I’ve dubbed these Nostalgia Cookies, even though I am firmly not one for clever recipe names that have almost nothing to do with the content of the food itself. To be honest, these cookies are more appropriately called Chocolate Chunk Sort-of-Shortbread Cookies, but that doesn’t quite hit the nail on the head, either. And as they hold a special place in my heart that takes me back to a time when…. Well, there we have it, folks: nostalgia.
We first had cookies like these in our favorite little lunch spot during our Montreal days, the original Java U. (That petit café on Sherbrooke can also take credit for hooking us on panini, before panini were the thing.) We’d gulp our lunch of panini and salade mixte and Belgian fries, anticipating the whole time the sweet finale that we’d always return to the counter for at the end.
And then, on road-tripping weekends (on our southbound missions to purchase Chex in Vermont – not available in Canada! – and Mylicon for our gastro-distressed newborn), we’d stop by Java U on the way to the interstate for driving provisions, the cookies included.
The way the cookies were put together was an enigma at first: They were like chocolate chip, but extra buttery; soft, but sandy; round, not like shaped shortbread. And the chocolate was not chipped, but chunked, and somehow managed to congregate in the middle, so that it was almost sandwiched, though not deliberately, between layers of dough.
Recently we went back to Java U, and while the panini are still around, the cookies, sadly, are not. Naturally, I decided I’d have to try and make them, because they’re just the thing to munch when I’m missing the snow and the city. And I miss them bad.
This is my third try, and I finally got it right. The first time I used the regularly shaped chocolate chips I had on hand, and while they were good, they didn’t provide that choco-layer we favor. Next try: I chopped a dark chocolate bar and dumped it in. That chocolate proved too melty, causing the cookies to spread and crumble apart, even when cooled.

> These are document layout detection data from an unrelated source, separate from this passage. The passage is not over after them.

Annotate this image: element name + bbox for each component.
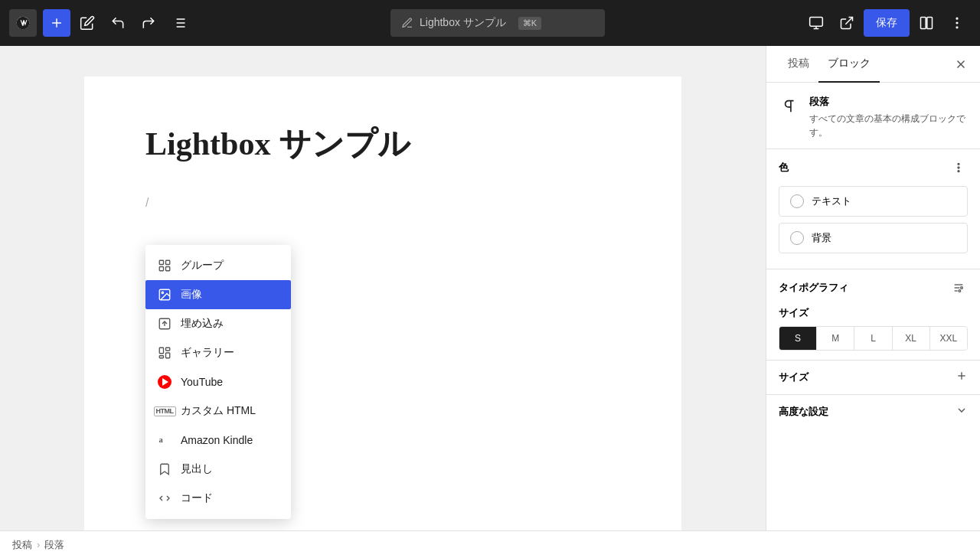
toolbar-right: 保存 [802,9,971,37]
search-button[interactable]: Lightbox サンプル ⌘K [390,9,605,37]
menu-item-heading[interactable]: 見出し [145,455,291,484]
preview-button[interactable] [802,9,830,37]
bg-color-radio [790,231,804,245]
typography-section: タイポグラフィ サイズ S M L XL XXL [766,269,980,361]
more-icon [952,162,965,174]
bg-color-label: 背景 [812,231,831,245]
sidebar-tabs: 投稿 ブロック [766,46,980,83]
svg-line-12 [845,18,852,24]
advanced-collapsible[interactable]: 高度な設定 [766,395,980,429]
menu-item-gallery[interactable]: ギャラリー [145,338,291,367]
size-selector: S M L XL XXL [779,326,968,351]
tab-block[interactable]: ブロック [818,46,880,83]
bottom-bar: 投稿 › 段落 [0,530,980,558]
menu-label-custom-html: カスタム HTML [181,404,256,418]
toolbar-center: Lightbox サンプル ⌘K [196,9,799,37]
editor-area: Lightbox サンプル / グループ [0,46,766,530]
menu-label-youtube: YouTube [181,376,223,388]
menu-label-gallery: ギャラリー [181,346,234,360]
svg-point-39 [961,287,963,289]
svg-rect-18 [159,260,163,264]
svg-rect-13 [921,18,926,29]
menu-item-group[interactable]: グループ [145,251,291,280]
block-info-title: 段落 [809,95,968,109]
gallery-icon [156,344,173,361]
svg-rect-9 [810,18,823,27]
breadcrumb-chevron: › [37,539,40,550]
tab-post[interactable]: 投稿 [779,46,818,83]
image-icon [156,286,173,303]
menu-item-custom-html[interactable]: HTML カスタム HTML [145,396,291,426]
typography-controls [949,279,968,297]
size-collapsible-title: サイズ [779,370,808,384]
menu-item-code[interactable]: コード [145,484,291,513]
advanced-collapsible-title: 高度な設定 [779,405,828,419]
color-section-header: 色 [779,158,968,177]
menu-label-code: コード [181,491,213,505]
wp-logo-button[interactable] [9,9,37,37]
advanced-chevron-icon [956,404,968,419]
breadcrumb-paragraph[interactable]: 段落 [44,538,64,552]
svg-point-15 [956,18,958,19]
sidebar-close-button[interactable] [949,53,972,76]
redo-button[interactable] [135,9,162,37]
svg-rect-20 [159,267,163,271]
text-color-radio [790,194,804,208]
toolbar: Lightbox サンプル ⌘K 保存 [0,0,980,46]
block-type-dropdown: グループ 画像 [145,245,291,519]
add-block-button[interactable] [43,9,70,37]
group-icon [156,257,173,274]
svg-rect-29 [159,356,163,358]
editor-content: Lightbox サンプル / グループ [84,77,681,530]
size-label: サイズ [779,306,968,320]
save-button[interactable]: 保存 [864,9,910,37]
page-title[interactable]: Lightbox サンプル [145,122,620,165]
list-view-button[interactable] [165,9,193,37]
svg-text:a: a [159,436,164,444]
block-info-text: 段落 すべての文章の基本の構成ブロックです。 [809,95,968,139]
undo-button[interactable] [104,9,132,37]
menu-label-embed: 埋め込み [181,317,224,331]
menu-item-image[interactable]: 画像 [145,280,291,309]
typography-filter-button[interactable] [949,279,968,297]
sidebar-block-info: 段落 すべての文章の基本の構成ブロックです。 [766,83,980,149]
size-collapsible[interactable]: サイズ [766,361,980,395]
right-sidebar: 投稿 ブロック 段落 すべての文章の基本の構成ブロックです。 色 [766,46,980,530]
more-options-button[interactable] [943,9,971,37]
svg-point-40 [959,290,961,292]
size-m-button[interactable]: M [817,327,854,350]
search-label: Lightbox サンプル [420,16,506,30]
menu-item-amazon[interactable]: a Amazon Kindle [145,426,291,455]
youtube-icon [156,374,173,390]
menu-item-youtube[interactable]: YouTube [145,367,291,396]
close-icon [954,57,968,71]
size-s-button[interactable]: S [779,327,817,350]
bookmark-icon [156,461,173,478]
edit-button[interactable] [74,9,101,37]
svg-point-17 [956,27,958,28]
shortcut-badge: ⌘K [518,17,541,30]
text-color-option[interactable]: テキスト [779,186,968,217]
color-section-title: 色 [779,161,789,175]
menu-item-embed[interactable]: 埋め込み [145,309,291,338]
svg-rect-21 [166,267,170,271]
block-cursor[interactable]: / [145,196,620,210]
color-more-button[interactable] [949,158,968,177]
svg-rect-26 [159,348,163,354]
view-button[interactable] [833,9,861,37]
typography-title: タイポグラフィ [779,281,848,295]
size-xxl-button[interactable]: XXL [930,327,967,350]
breadcrumb-post[interactable]: 投稿 [12,538,32,552]
embed-icon [156,315,173,332]
size-l-button[interactable]: L [854,327,892,350]
color-section: 色 テキスト 背景 [766,149,980,269]
amazon-icon: a [156,432,173,449]
layout-toggle-button[interactable] [913,9,940,37]
html-icon: HTML [156,403,173,419]
filter-icon [952,282,965,294]
size-xl-button[interactable]: XL [893,327,930,350]
bg-color-option[interactable]: 背景 [779,223,968,253]
svg-rect-27 [166,348,170,351]
svg-point-16 [956,22,958,24]
pencil-icon [401,17,413,29]
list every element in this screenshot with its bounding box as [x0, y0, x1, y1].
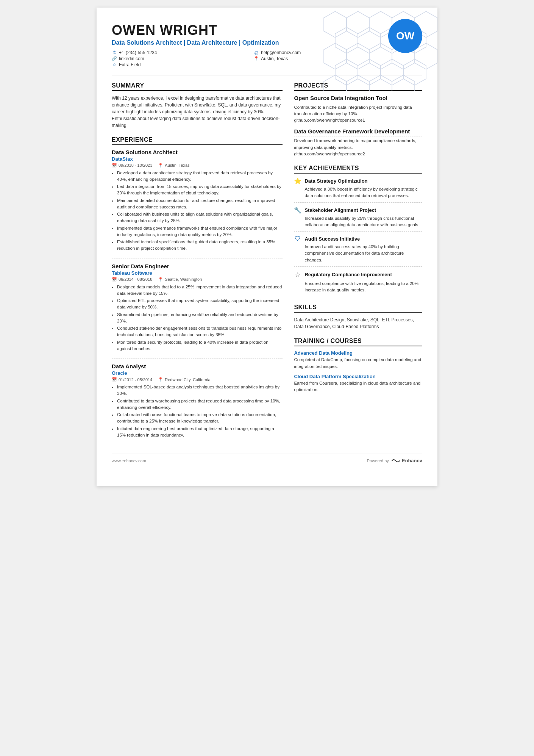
training-section: TRAINING / COURSES Advanced Data Modelin…	[294, 338, 422, 393]
training-title: TRAINING / COURSES	[294, 338, 422, 346]
skills-text: Data Architecture Design, Snowflake, SQL…	[294, 316, 422, 330]
job-1: Data Solutions Architect DataStax 📅 09/2…	[112, 149, 283, 252]
link-icon: 🔗	[112, 56, 117, 61]
job-3: Data Analyst Oracle 📅 01/2012 - 05/2014 …	[112, 363, 283, 438]
project-1-title: Open Source Data Integration Tool	[294, 95, 422, 103]
achievement-4-title: Regulatory Compliance Improvement	[304, 272, 392, 277]
summary-text: With 12 years experience, I excel in des…	[112, 95, 283, 129]
training-1-title: Advanced Data Modeling	[294, 350, 422, 356]
bullet: Developed a data architecture strategy t…	[117, 170, 283, 183]
job-3-date: 📅 01/2012 - 05/2014	[112, 377, 152, 382]
job-1-bullets: Developed a data architecture strategy t…	[112, 170, 283, 252]
achievement-1-header: ⭐ Data Strategy Optimization	[294, 177, 422, 185]
header-divider	[112, 75, 422, 75]
header-right: OW	[388, 23, 422, 53]
achievement-2: 🔧 Stakeholder Alignment Project Increase…	[294, 207, 422, 232]
bullet: Collaborated with business units to alig…	[117, 211, 283, 224]
training-2-desc: Earned from Coursera, specializing in cl…	[294, 380, 422, 393]
achievement-1-title: Data Strategy Optimization	[304, 178, 367, 184]
header: OWEN WRIGHT Data Solutions Architect | D…	[112, 23, 422, 67]
achievement-3-title: Audit Success Initiative	[304, 236, 360, 242]
job-2-company: Tableau Software	[112, 270, 283, 276]
header-left: OWEN WRIGHT Data Solutions Architect | D…	[112, 23, 388, 67]
training-2-title: Cloud Data Platform Specialization	[294, 374, 422, 379]
training-1-desc: Completed at DataCamp, focusing on compl…	[294, 357, 422, 370]
job-1-location: 📍 Austin, Texas	[158, 163, 189, 168]
job-2: Senior Data Engineer Tableau Software 📅 …	[112, 263, 283, 352]
training-1: Advanced Data Modeling Completed at Data…	[294, 350, 422, 370]
bullet: Led data integration from 15 sources, im…	[117, 183, 283, 197]
achievement-4-desc: Ensured compliance with five regulations…	[294, 280, 422, 294]
skills-title: SKILLS	[294, 304, 422, 313]
project-1: Open Source Data Integration Tool Contri…	[294, 95, 422, 124]
job-3-meta: 📅 01/2012 - 05/2014 📍 Redwood City, Cali…	[112, 377, 283, 382]
achievement-3-desc: Improved audit success rates by 40% by b…	[294, 244, 422, 263]
bullet: Implemented SQL-based data analysis tech…	[117, 384, 283, 397]
bullet: Designed data models that led to a 25% i…	[117, 284, 283, 297]
contact-extra: ☆ Extra Field	[112, 62, 246, 67]
project-2-desc: Developed framework adhering to major co…	[294, 138, 422, 157]
job-2-date: 📅 06/2014 - 08/2018	[112, 277, 152, 282]
project-2-title: Data Governance Framework Development	[294, 128, 422, 136]
job-1-meta: 📅 09/2018 - 10/2023 📍 Austin, Texas	[112, 163, 283, 168]
location-icon-2: 📍	[158, 277, 163, 282]
location-icon: 📍	[254, 56, 259, 61]
summary-title: SUMMARY	[112, 82, 283, 91]
achievement-4-header: ☆ Regulatory Compliance Improvement	[294, 271, 422, 279]
bullet: Monitored data security protocols, leadi…	[117, 339, 283, 352]
achievement-2-title: Stakeholder Alignment Project	[304, 207, 376, 213]
project-2: Data Governance Framework Development De…	[294, 128, 422, 157]
job-2-bullets: Designed data models that led to a 25% i…	[112, 284, 283, 352]
job-3-location: 📍 Redwood City, California	[158, 377, 210, 382]
bullet: Initiated data engineering best practice…	[117, 426, 283, 439]
calendar-icon: 📅	[112, 163, 117, 168]
footer-website: www.enhancv.com	[112, 459, 146, 463]
bullet: Maintained detailed documentation for ar…	[117, 197, 283, 211]
location-icon-3: 📍	[158, 377, 163, 382]
job-1-title: Data Solutions Architect	[112, 149, 283, 155]
avatar: OW	[388, 19, 422, 53]
summary-section: SUMMARY With 12 years experience, I exce…	[112, 82, 283, 129]
bullet: Streamlined data pipelines, enhancing wo…	[117, 311, 283, 325]
main-content: SUMMARY With 12 years experience, I exce…	[112, 82, 422, 446]
bullet: Implemented data governance frameworks t…	[117, 225, 283, 238]
job-3-title: Data Analyst	[112, 363, 283, 369]
experience-title: EXPERIENCE	[112, 136, 283, 145]
contact-location: 📍 Austin, Texas	[254, 56, 388, 61]
left-column: SUMMARY With 12 years experience, I exce…	[112, 82, 283, 446]
experience-section: EXPERIENCE Data Solutions Architect Data…	[112, 136, 283, 439]
achievement-4-icon: ☆	[294, 271, 301, 279]
achievement-1-icon: ⭐	[294, 177, 301, 185]
contact-phone: ✆ +1-(234)-555-1234	[112, 50, 246, 55]
projects-title: PROJECTS	[294, 82, 422, 91]
projects-section: PROJECTS Open Source Data Integration To…	[294, 82, 422, 158]
candidate-title: Data Solutions Architect | Data Architec…	[112, 39, 388, 46]
divider-2	[112, 358, 283, 358]
achievement-4: ☆ Regulatory Compliance Improvement Ensu…	[294, 271, 422, 297]
achievement-3: 🛡 Audit Success Initiative Improved audi…	[294, 235, 422, 267]
contact-grid: ✆ +1-(234)-555-1234 @ help@enhancv.com 🔗…	[112, 50, 388, 67]
bullet: Contributed to data warehousing projects…	[117, 398, 283, 411]
achievement-3-icon: 🛡	[294, 235, 301, 242]
job-1-date: 📅 09/2018 - 10/2023	[112, 163, 152, 168]
achievement-2-icon: 🔧	[294, 207, 301, 214]
job-1-company: DataStax	[112, 156, 283, 162]
footer: www.enhancv.com Powered by Enhancv	[112, 454, 422, 463]
contact-linkedin: 🔗 linkedin.com	[112, 56, 246, 61]
footer-brand: Powered by Enhancv	[367, 458, 422, 463]
achievement-1-desc: Achieved a 30% boost in efficiency by de…	[294, 186, 422, 199]
achievement-1: ⭐ Data Strategy Optimization Achieved a …	[294, 177, 422, 203]
calendar-icon-3: 📅	[112, 377, 117, 382]
contact-email: @ help@enhancv.com	[254, 50, 388, 55]
enhancv-logo-icon	[391, 458, 400, 463]
bullet: Conducted stakeholder engagement session…	[117, 325, 283, 338]
bullet: Optimized ETL processes that improved sy…	[117, 297, 283, 311]
job-2-title: Senior Data Engineer	[112, 263, 283, 269]
skills-section: SKILLS Data Architecture Design, Snowfla…	[294, 304, 422, 330]
achievements-title: KEY ACHIEVEMENTS	[294, 165, 422, 174]
job-2-meta: 📅 06/2014 - 08/2018 📍 Seattle, Washingto…	[112, 277, 283, 282]
job-3-bullets: Implemented SQL-based data analysis tech…	[112, 384, 283, 438]
candidate-name: OWEN WRIGHT	[112, 23, 388, 38]
achievement-3-header: 🛡 Audit Success Initiative	[294, 235, 422, 242]
bullet: Established technical specifications tha…	[117, 239, 283, 252]
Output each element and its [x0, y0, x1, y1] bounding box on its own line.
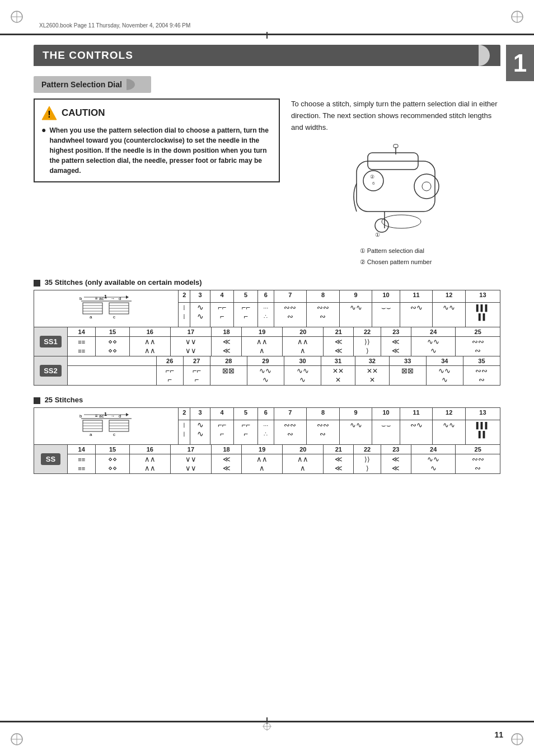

This time I used baking chunks (made expressly for baking, but I’ll admit also good for nibbling) and pressed the dough into a cookie scoop before placing it on the Silpat. The resulting taste was so similar to the original cookie, we were nearly transported to our adopted hometown – snow banks, lack of parking and all.
1 ½ cups flour (I snuck in ¾ c. white whole wheat plus ¾ c. all-purpose)
½ cup cornstarch
1/4 teaspoon salt
1 teaspoon instant espresso powder
1 cup (2 sticks) unsalted butter, room temperature
1/2 cup powdered (confectioners or icing) sugar
1 teaspoon pure vanilla extract
1 cup semi or bittersweet chocolate chunks
In a medium bowl, whisk the flour and cornstarch with the salt and espresso powder. Set aside.
Cream the butter until smooth. Add the sugar and beat until smooth. Beat in the vanilla extract. Gently stir in the flour mixture just until incorporated. Gently fold in the chocolate chunks. Flatten the dough into a disk shape and sandwich between two layers of parchment paper. Chill for at least one hour.
Preheat oven to 350 degrees F with the rack in the middle of the oven. Line two baking sheets with parchment paper or Silpat.
Using your hands, flatten the dough between the parchment paper until it’s about ½ inch thick. Cut the dough into equally sized squares, about 2-by-2 inches, and form into semi-flattened hunks (or push into a cookie scoop). Place cookies on baking sheets and refrigerate for 15 minutes.
Bake for 10 to 12 minutes (don’t over bake!). Cool for a few minutes on the baking sheet before transferring cookies to a cooling rack. Allow cookies to cool.